Gerbangjatim.com – Misteri sosok nenek-nenek yang meninggal di dekat Makam Kalbakal turut Sungai Desa Jadi, Kecamatan Semanding, Kabupaten Tuban kini terkuak. Korban diketahui bernama Sriyatun, seorang lansia berusia tepat satu abad.
Kapolsek Semanding, AKP M. Lukman Hadi mengungkapkan, identitas korban bernama Sriyatun (100), warga Dusun Topar, Desa Talang Kembar, Kecamatan Montong, Tuban. Dari hasil pemeriksaan medis, korban diduga sudah meninggal dunia sekitar dua hingga tiga hari sebelum ditemukan.
“Setelah proses identifikasi rampung, jenazah langsung kami serahkan kepada pihak keluarga untuk proses pemakaman,” terang AKP M. Lukman Hadi kepada awak media.
Sebelumnya, warga setempat digemparkan dengan penemuan jasad seorang nenek yang mengapung di aliran sungai di wilayah tersebut. Para warga menduga sosok tersebut merupakan nenek-nenek yang sering terlihat wara-wiri mengelilingi desa. Banyak dari warga mengenali pakaian yang terakhir dikenakan korban.
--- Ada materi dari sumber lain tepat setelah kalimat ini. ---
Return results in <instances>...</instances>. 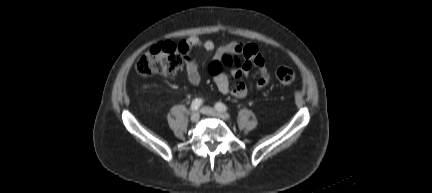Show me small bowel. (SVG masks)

Jasad sang nenek pertama kali ditemukan sekitar pukul 16.00 WIB oleh warga yang tengah beraktivitas di ladang. Siti Kaulah (90), salah satu saksi mata menceritakan, penemuan itu bermula saat rekan sesama petani, Karsam, menaruh curiga pada benda yang tertutup karung plastik di sungai.
“Waktu itu saya sedang bersih-bersih ladang, lalu dipanggil Pak Karsam. Ternyata ada mayat, kami langsung lapor ke RT dan warga sekitar,” ungkap Siti.
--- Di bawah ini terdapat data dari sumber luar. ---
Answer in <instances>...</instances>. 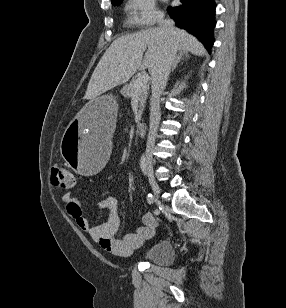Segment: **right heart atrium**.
Here are the masks:
<instances>
[{"mask_svg": "<svg viewBox=\"0 0 286 308\" xmlns=\"http://www.w3.org/2000/svg\"><path fill=\"white\" fill-rule=\"evenodd\" d=\"M125 10L130 21L140 28L153 26L161 19L155 0H127Z\"/></svg>", "mask_w": 286, "mask_h": 308, "instance_id": "right-heart-atrium-1", "label": "right heart atrium"}]
</instances>
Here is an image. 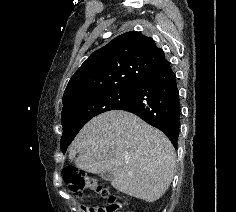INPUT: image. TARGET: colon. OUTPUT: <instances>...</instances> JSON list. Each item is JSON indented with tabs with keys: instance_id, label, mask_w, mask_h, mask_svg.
Here are the masks:
<instances>
[{
	"instance_id": "colon-1",
	"label": "colon",
	"mask_w": 236,
	"mask_h": 212,
	"mask_svg": "<svg viewBox=\"0 0 236 212\" xmlns=\"http://www.w3.org/2000/svg\"><path fill=\"white\" fill-rule=\"evenodd\" d=\"M63 177L65 184L76 196L83 197L87 191H94L107 200L106 207H87L86 212H120L125 206V202L118 200L93 177L74 167H67L64 170Z\"/></svg>"
}]
</instances>
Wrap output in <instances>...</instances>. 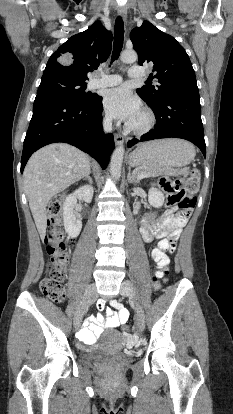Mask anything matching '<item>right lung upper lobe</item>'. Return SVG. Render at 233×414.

Di balik musibah ini, terselip kisah pilu mengenai masa tua Sriyatun. Meski memiliki anak yang merantau di Jakarta, nenek malang ini justru hidup berpindah-pindah alias menumpang di rumah kerabat di Desa Jadi karena tidak memiliki tempat tinggal tetap.
Warga setempat menuturkan bahwa Sriyatun sebenarnya sempat dibawa anaknya ke Jakarta, namun entah mengapa ia kembali lagi ke desa. Di usianya yang sudah senja, ia sering terlihat berjalan kaki sendirian dalam kondisi pikun. Himpitan ekonomi diduga kuat memicu depresi pada diri korban.
Kondisi fisik yang sudah renta dan faktor psikologis disinyalir menjadi penyebab korban terjatuh ke sungai hingga akhirnya tutup usia tanpa ada yang mengetahui.